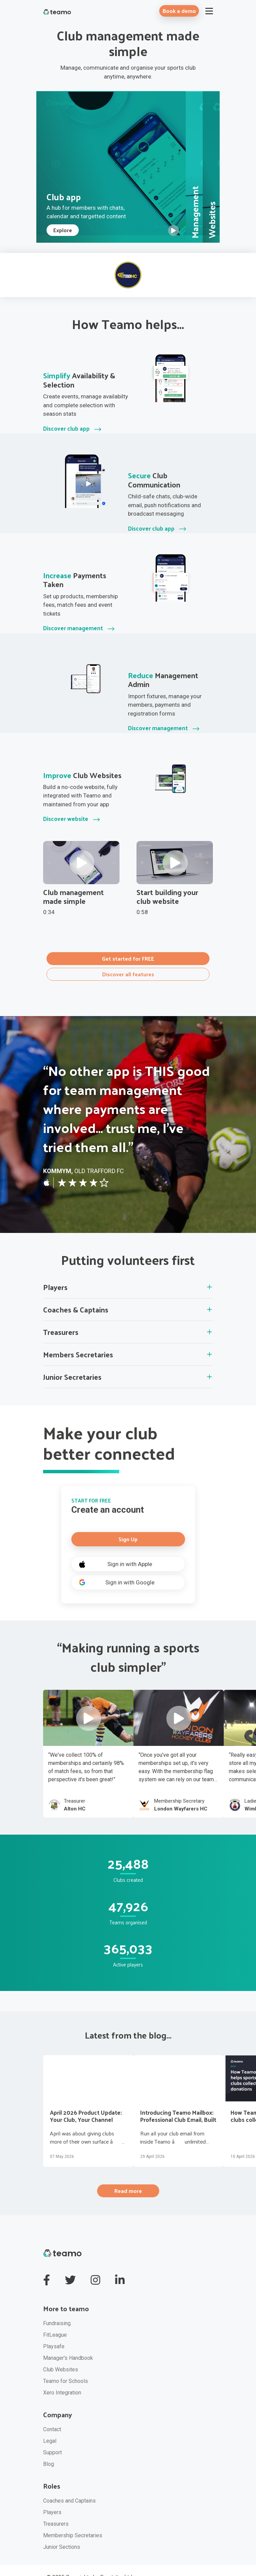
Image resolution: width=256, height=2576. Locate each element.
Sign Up (128, 1525)
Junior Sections (61, 2531)
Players (52, 2496)
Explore (62, 221)
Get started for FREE (128, 949)
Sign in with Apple (113, 1550)
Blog (48, 2448)
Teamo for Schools (65, 2365)
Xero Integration (62, 2376)
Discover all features (128, 961)
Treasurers (56, 2508)
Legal (49, 2425)
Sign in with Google (114, 1569)
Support (52, 2436)
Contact (52, 2413)
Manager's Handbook (68, 2342)
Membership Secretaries (72, 2519)
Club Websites (60, 2353)
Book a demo (179, 11)
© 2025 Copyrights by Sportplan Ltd (89, 2561)
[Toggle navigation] (209, 11)
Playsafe (54, 2330)
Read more (128, 2176)
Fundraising (57, 2307)
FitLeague (55, 2319)
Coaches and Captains (69, 2484)
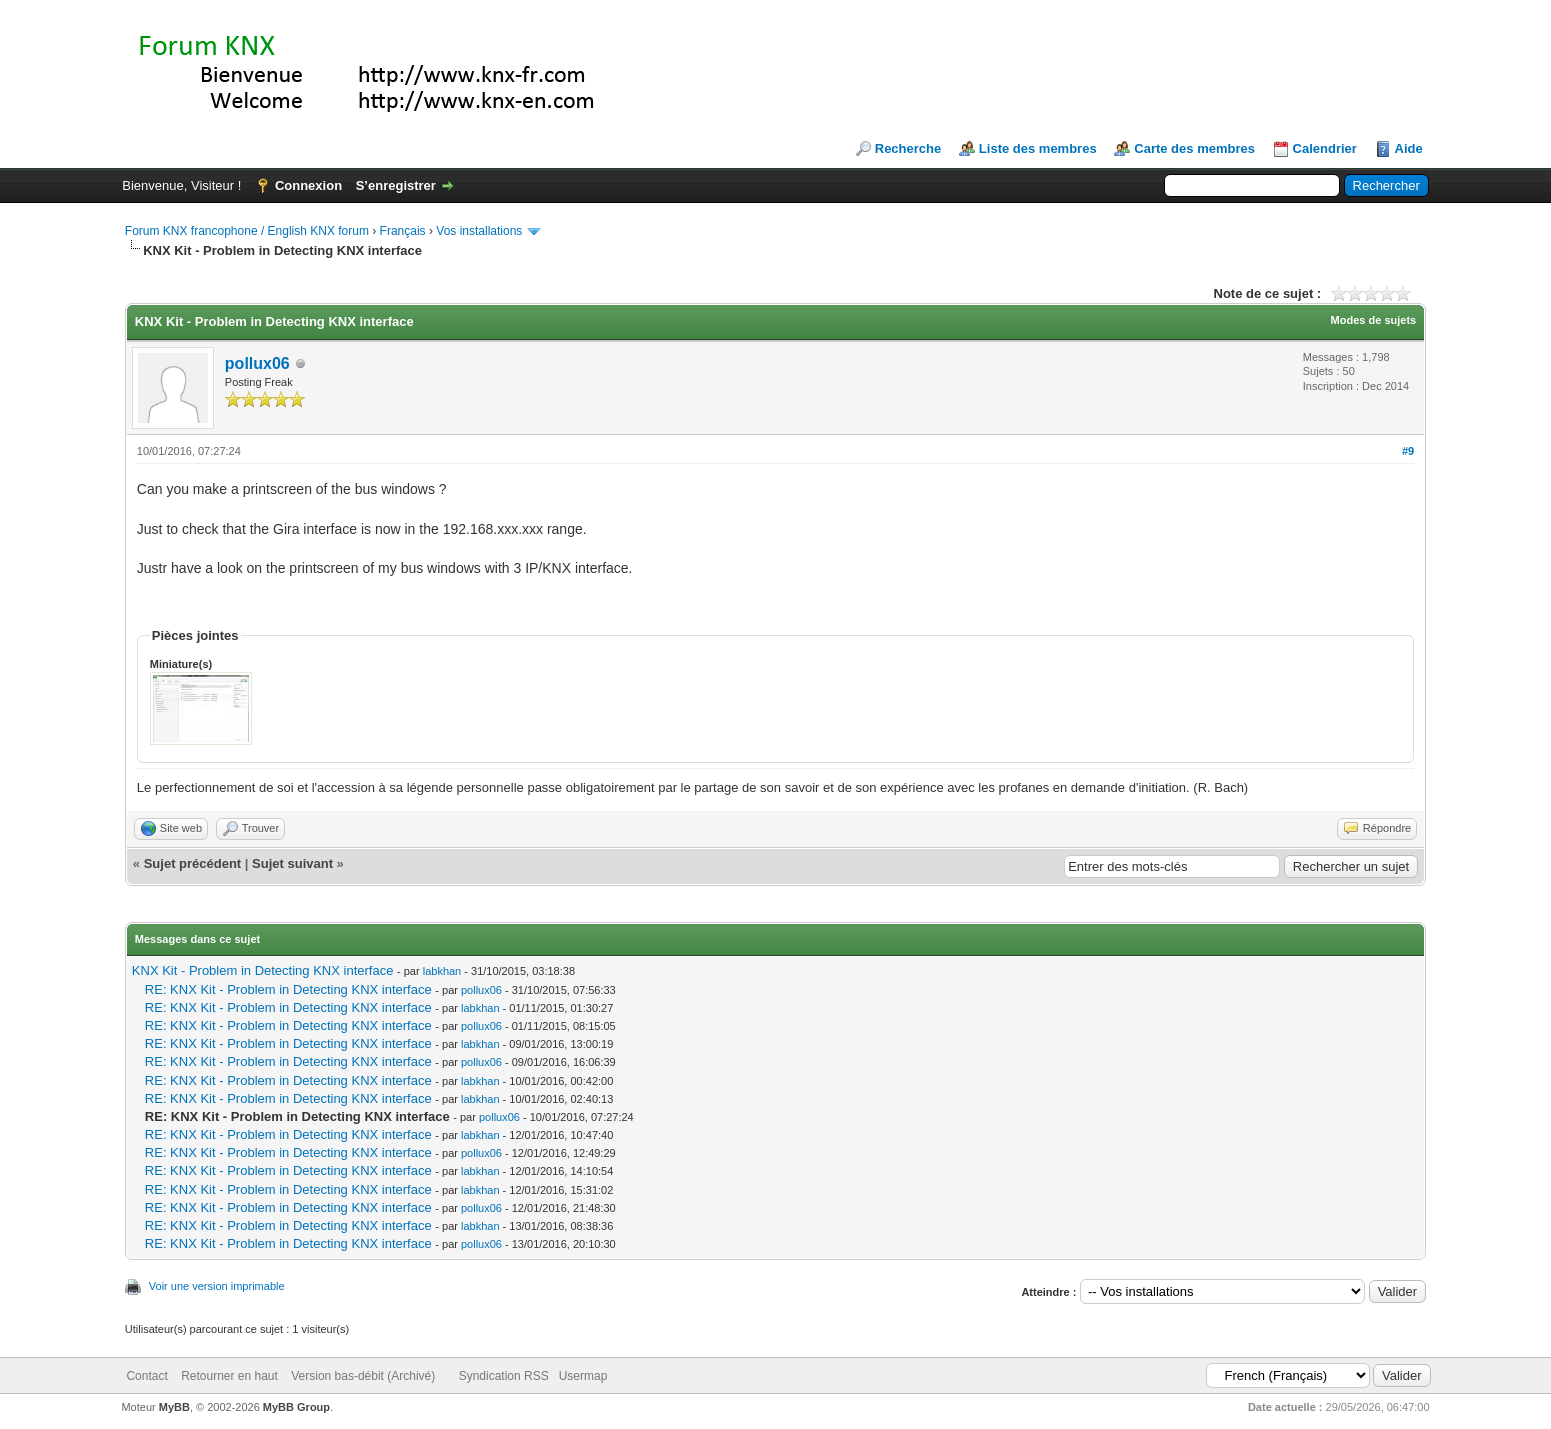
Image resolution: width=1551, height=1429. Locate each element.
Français (403, 231)
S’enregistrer (396, 185)
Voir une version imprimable (217, 1286)
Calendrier (1325, 148)
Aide (1409, 148)
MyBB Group (296, 1407)
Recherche (908, 148)
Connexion (308, 185)
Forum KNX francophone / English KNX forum (247, 231)
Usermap (583, 1376)
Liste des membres (1038, 148)
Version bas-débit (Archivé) (363, 1376)
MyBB (174, 1407)
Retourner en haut (229, 1376)
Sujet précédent (193, 863)
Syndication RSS (504, 1376)
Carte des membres (1194, 148)
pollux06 (257, 363)
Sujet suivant (292, 863)
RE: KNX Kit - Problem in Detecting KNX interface (288, 989)
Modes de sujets (1374, 320)
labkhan (442, 971)
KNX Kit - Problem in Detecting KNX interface (263, 970)
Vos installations (479, 231)
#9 (1408, 451)
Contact (146, 1376)
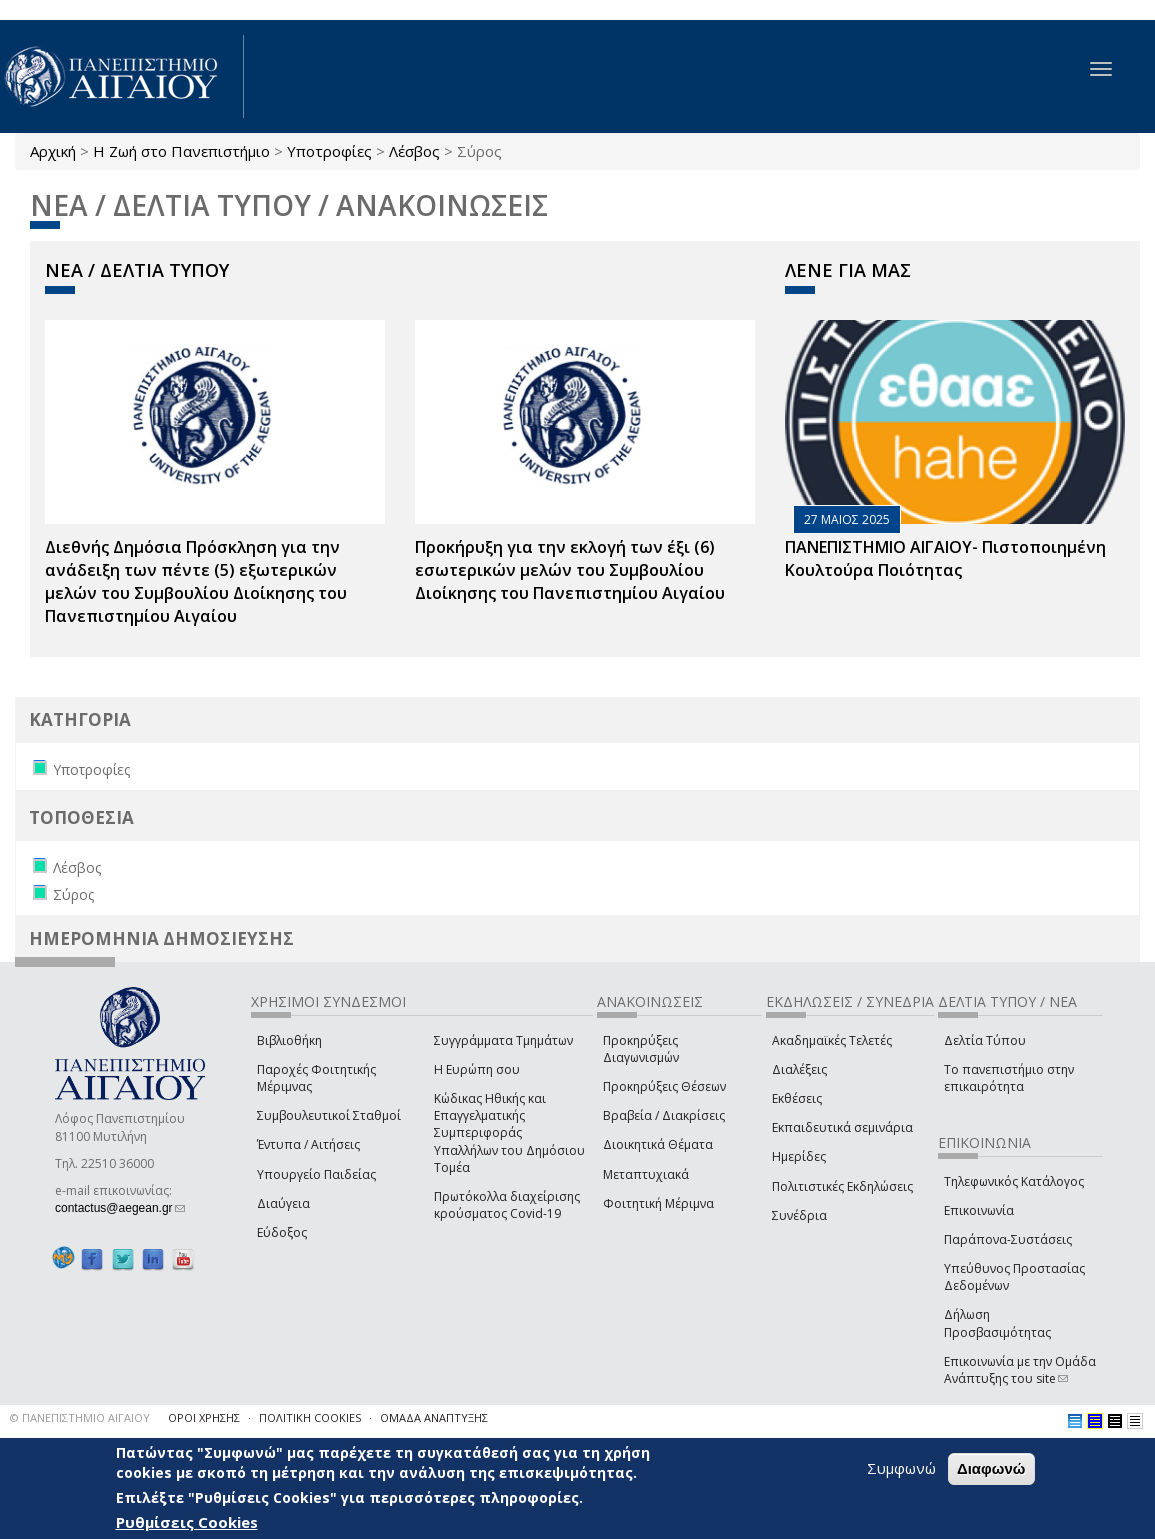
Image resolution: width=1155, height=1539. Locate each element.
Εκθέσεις (797, 1098)
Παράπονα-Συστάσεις (1008, 1239)
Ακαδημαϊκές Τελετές (832, 1040)
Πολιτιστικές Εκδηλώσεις (842, 1186)
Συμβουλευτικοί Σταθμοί (329, 1115)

-------------------------

About this exercise | Print the material exactly as given, but not the pictures.

Written response |
Image resolution: width=256, height=2576. Locate each element.
Sign Up (128, 1525)
Junior Sections (61, 2531)
Players (52, 2496)
Explore (62, 221)
Get started for FREE (128, 949)
Sign in with Apple (113, 1550)
Blog (48, 2448)
Teamo for Schools (65, 2365)
Xero Integration (62, 2376)
Discover all features (128, 961)
Treasurers (56, 2508)
Legal (49, 2425)
Sign in with Google (114, 1569)
Support (52, 2436)
Contact (52, 2413)
Manager's Handbook (68, 2342)
Membership Secretaries (72, 2519)
Club Websites (60, 2353)
Book a demo (179, 11)
© 2025 Copyrights by Sportplan Ltd (89, 2561)
[Toggle navigation] (209, 11)
Playsafe (54, 2330)
Read more (128, 2176)
Fundraising (57, 2307)
FitLeague (55, 2319)
Coaches and Captains (69, 2484)
Image resolution: width=1551, height=1429. Locate each element.
Français (403, 231)
S’enregistrer (396, 185)
Voir une version imprimable (217, 1286)
Calendrier (1325, 148)
Aide (1409, 148)
MyBB Group (296, 1407)
Recherche (908, 148)
Connexion (308, 185)
Forum KNX francophone / English KNX forum (247, 231)
Usermap (583, 1376)
Liste des membres (1038, 148)
Version bas-débit (Archivé) (363, 1376)
MyBB (174, 1407)
Retourner en haut (229, 1376)
Sujet précédent (193, 863)
Syndication RSS (504, 1376)
Carte des membres (1194, 148)
pollux06 (257, 363)
Sujet suivant (292, 863)
RE: KNX Kit - Problem in Detecting KNX interface (288, 989)
Modes de sujets (1374, 320)
labkhan (442, 971)
KNX Kit - Problem in Detecting KNX interface (263, 970)
Vos installations (479, 231)
#9 (1408, 451)
Contact (146, 1376)
Image resolution: width=1155, height=1539. Locate each element.
Εκθέσεις (797, 1098)
Παράπονα-Συστάσεις (1008, 1239)
Ακαδημαϊκές Τελετές (832, 1040)
Πολιτιστικές Εκδηλώσεις (842, 1186)
Συμβουλευτικοί Σταθμοί (329, 1115)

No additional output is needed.